Blair chez LVMH : volonté d’influence manifeste, mais risque informationnel majeur

par zitakicks
samedi 20 février 2010

Tony Blair va-t-il permettre au groupe propriétaire de Louis Vuitton de franchir un nouveau palier dans sa quête de suprématie ? Ou va-t-il devenir le maillon faible mettant un frein à une croissance internationale jusqu’alors époustouflante ?

L’annonce dans les journaux britanniques du prochain rôle probable de l’ancien premier ministre auprès de Bernard Arnault – en tant que « conseiller » – arrive en effet dans un contexte qu’il faut savoir décrypter pour envisager correctement l’impact potentiel de ce recrutement surprenant, si toutefois il devait se concrétiser.

Pourquoi Tony Blair ?

On peut s’interroger sur les raisons qui poussent le cinquième PDG le plus riche du monde à vouloir s’entourer de l’ancien dirigeant du Royaume-Uni : n’y a-t-il aucune personnalité en France à la fois disponible et compétente pour exercer une telle fonction ?

Si une première indication est à chercher du côté de l’amitié de longue date qui lie les deux protagonistes, une deuxième explication réside probablement dans le savoir-faire anglo-saxon en termes d’influence. Dans ce domaine, nos voisins d’outre-manche ont en effet largement fait leurs preuves, à plusieurs reprises, et d’ailleurs souvent à nos dépens. Les habiles manœuvres « d’égarement de la concurrence » menées par British Aerospace dans les années 80 (BAe trompant Thomson CSF à travers un programme de co-développement pour un missile) ou encore l’attribution des JO de 2012 sont deux exemples bien ancrés dans notre mémoire collective. Dans ce dernier cas, Tony Blair fut d’ailleurs particulièrement actif et efficace dans son approche, qu’il avait choisit d’articuler autour d’une stratégie de lobbying direct parfaitement assumée. Un troisième élément déterminant dans le choix de Bernard Arnault concerne très certainement le marché Indien, qui avec plus d’un milliard d’habitants représente une manne conséquente. Le recours à un relais anglais comme levier stratégique et politique dans le but d’accroître son influence en Inde constitue sans aucun doute une démarche parfaitement intelligente, et éclairée, surtout si l’on estime que cet ancien terrain de jeu de la British East India Company n’a pas totalement oublié ni renié son passé.

 

Risque informationnel majeur pour le géant Français du luxe ?

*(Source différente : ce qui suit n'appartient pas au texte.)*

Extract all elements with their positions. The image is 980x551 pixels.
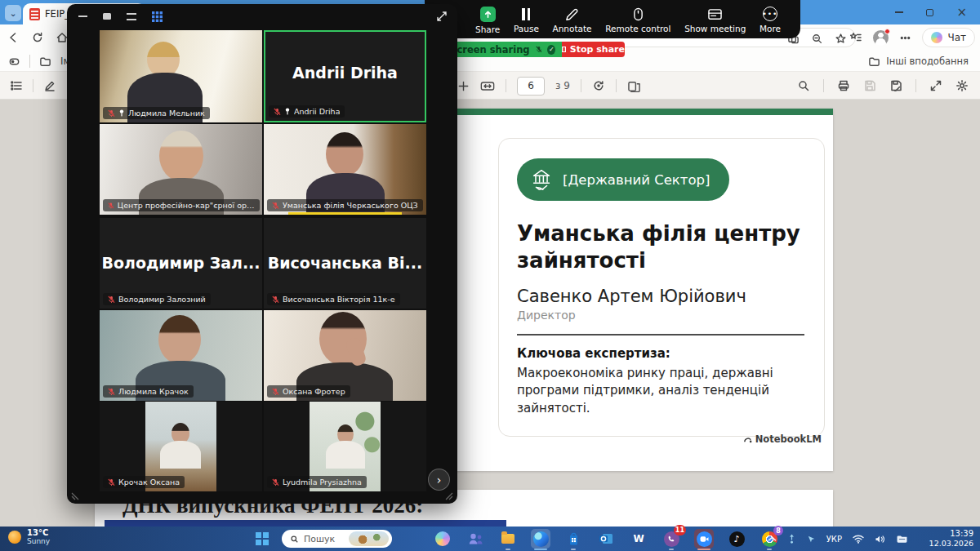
window-maximize-button[interactable] — [926, 9, 933, 16]
settings-gear-icon[interactable] — [956, 79, 969, 92]
share-icon — [480, 7, 496, 22]
onedrive-folder-icon[interactable] — [896, 535, 908, 544]
mic-muted-icon — [274, 108, 281, 116]
participant-tile[interactable]: Центр професійно-кар"єрної орієнтації — [100, 124, 262, 215]
participant-tile[interactable]: Уманська філія Черкаського ОЦЗ — [264, 124, 426, 215]
pen-icon[interactable] — [787, 534, 796, 544]
taskbar-search[interactable]: Пошук — [282, 530, 392, 548]
mic-muted-icon — [272, 202, 279, 210]
taskbar-word-icon[interactable]: W — [629, 529, 648, 549]
slide-person-name: Савенко Артем Юрійович — [517, 287, 808, 306]
highlighter-icon[interactable] — [43, 79, 56, 92]
taskbar-copilot-icon[interactable] — [433, 529, 452, 549]
collections-icon[interactable] — [8, 56, 20, 68]
participant-tile[interactable]: Оксана Фротер — [264, 310, 426, 401]
volume-icon[interactable] — [875, 535, 885, 544]
participant-tile[interactable]: Височанська Ві... Височанська Вікторія 1… — [264, 218, 426, 309]
tab-search-button[interactable]: ⌄ — [5, 5, 21, 21]
next-page-button[interactable]: › — [428, 469, 450, 491]
fit-to-width-icon[interactable] — [480, 80, 495, 92]
next-page-rule — [105, 520, 506, 527]
taskbar-zoom-icon[interactable] — [694, 529, 714, 549]
participant-tile[interactable]: Людмила Мельник — [100, 30, 262, 122]
other-favorites-label[interactable]: Інші вподобання — [886, 56, 969, 67]
video-grid: Людмила Мельник Andrii Driha Andrii Drih… — [67, 4, 457, 504]
save-icon — [863, 79, 876, 92]
search-document-icon[interactable] — [797, 79, 810, 92]
back-icon[interactable] — [7, 31, 20, 44]
print-icon[interactable] — [837, 79, 850, 92]
mic-muted-icon — [108, 388, 115, 396]
page-number-input[interactable]: 6 — [517, 77, 545, 96]
system-tray: УКР — [768, 527, 908, 551]
participant-tile[interactable]: Людмила Крачок — [100, 310, 262, 401]
taskbar: 13°C Sunny Пошук — [0, 527, 980, 551]
touch-cursor-icon[interactable] — [807, 535, 816, 544]
taskbar-teams-icon[interactable] — [466, 529, 485, 549]
fullscreen-icon[interactable] — [929, 79, 942, 92]
save-as-icon[interactable] — [889, 79, 902, 92]
window-close-button[interactable]: × — [956, 7, 967, 19]
tray-clock[interactable]: 13:39 12.03.2026 — [929, 528, 973, 548]
search-icon — [290, 535, 299, 544]
stop-share-button[interactable]: Stop share — [562, 42, 625, 57]
taskbar-viber-icon[interactable]: 11 — [662, 529, 681, 549]
zoom-annotate-button[interactable]: Annotate — [553, 7, 592, 33]
search-placeholder: Пошук — [304, 534, 344, 544]
zoom-share-button[interactable]: Share — [475, 7, 500, 34]
resize-grip-left[interactable] — [71, 492, 79, 500]
screen: ⌄ FEIP_2 × — [0, 0, 980, 551]
slide-expertise-heading: Ключова експертиза: — [517, 346, 808, 361]
zoom-more-button[interactable]: ••• More — [760, 7, 781, 33]
more-ellipsis-icon: ••• — [763, 7, 777, 21]
more-menu-icon[interactable] — [899, 32, 911, 44]
page-count-label: з 9 — [555, 80, 570, 91]
favorites-list-icon[interactable] — [849, 31, 862, 44]
taskbar-edge-icon[interactable] — [531, 529, 550, 549]
slide-badge-label: [Державний Сектор] — [563, 172, 710, 188]
participant-tile[interactable]: Andrii Driha Andrii Driha — [264, 30, 426, 122]
wifi-icon[interactable] — [853, 535, 864, 544]
participant-big-name: Andrii Driha — [265, 64, 425, 82]
profile-avatar[interactable] — [873, 30, 889, 46]
pin-icon — [284, 108, 291, 115]
window-minimize-button[interactable] — [895, 11, 903, 13]
resize-grip-right[interactable] — [445, 492, 453, 500]
page-view-icon[interactable] — [627, 80, 641, 92]
slide-badge: [Державний Сектор] — [517, 158, 729, 201]
import-folder-icon[interactable] — [39, 56, 51, 68]
taskbar-explorer-icon[interactable] — [498, 529, 518, 549]
other-favorites-folder-icon[interactable] — [868, 56, 880, 68]
zoom-show-meeting-button[interactable]: Show meeting — [684, 7, 746, 33]
taskbar-outlook-icon[interactable] — [596, 529, 616, 549]
participant-big-name: Володимир Зал... — [100, 254, 262, 272]
rotate-icon[interactable] — [592, 79, 605, 92]
security-shield-icon[interactable]: ✓ — [547, 45, 555, 55]
taskbar-tiktok-icon[interactable]: ♪ — [727, 529, 746, 549]
annotate-pencil-icon — [564, 7, 580, 21]
start-button[interactable] — [256, 532, 269, 545]
zoom-remote-control-button[interactable]: Remote control — [605, 7, 670, 33]
participant-tile[interactable]: Володимир Зал... Володимир Залозний — [100, 218, 262, 309]
tray-chevron-icon[interactable] — [768, 535, 777, 542]
pin-icon — [118, 109, 125, 117]
participant-name-label: Оксана Фротер — [267, 385, 350, 398]
zoom-level-icon[interactable] — [811, 33, 823, 45]
slide-person-role: Директор — [517, 309, 808, 322]
zoom-video-panel[interactable]: Людмила Мельник Andrii Driha Andrii Drih… — [67, 4, 457, 504]
refresh-icon[interactable] — [31, 31, 44, 44]
weather-condition: Sunny — [27, 538, 50, 546]
participant-name-label: Височанська Вікторія 11к-е — [267, 293, 400, 305]
participant-tile[interactable]: Крочак Оксана — [100, 402, 262, 491]
weather-widget[interactable]: 13°C Sunny — [8, 528, 50, 546]
language-indicator[interactable]: УКР — [826, 535, 842, 544]
participant-name-label: Andrii Driha — [269, 105, 345, 118]
zoom-in-icon[interactable] — [457, 80, 470, 92]
copilot-chat-button[interactable]: Чат — [922, 28, 975, 47]
favorite-star-icon[interactable] — [835, 33, 847, 45]
zoom-pause-button[interactable]: Pause — [514, 7, 539, 33]
taskbar-store-icon[interactable] — [564, 529, 583, 549]
notebooklm-watermark: NotebookLM — [743, 433, 822, 445]
table-of-contents-icon[interactable] — [10, 79, 23, 92]
participant-tile[interactable]: Lyudmila Prysiazhna — [264, 402, 426, 491]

Si l’intérêt de LVMH pour les qualités de Tony Blair semble assez compréhensible, le contexte dans lequel cette annonce pourrait bientôt être officialisée est en revanche un facteur de risque évident, puisque la période est doublement sensible : crise économique mondiale d’une part, et commission d’enquête Chilcot sur l’Irak d’autre part. A cela s’ajoute un ensemble de contradictions et de fragilités chez Tony Blair, que ses détracteurs les plus virulents ne vont pas manquer d’exploiter.

D’abord la crise mondiale. Elle a fait vaciller le piédestal sur lequel les élites s’étaient installées depuis plusieurs années, puisque celles-ci ont été globalement jugées responsables de la situation dramatique de l’économie actuelle. La sphère politico-économique anglo-saxonne est particulièrement visée par cette forme de « fat-cat bashing », ce qui n’est pas totalement injustifié. Dans ce contexte difficile, que Tony Blair, homme politique de gauche – du moins dans son pays – décide de s’engager en affaires pour faire fructifier la fortune d’un empire surpuissant, qui de surcroît fournit des biens de consommation superflus aux classes sociales planétaires les plus aisées, ne peut qu’exacerber le sentiment de malaise de populations révoltées par certains abus récents.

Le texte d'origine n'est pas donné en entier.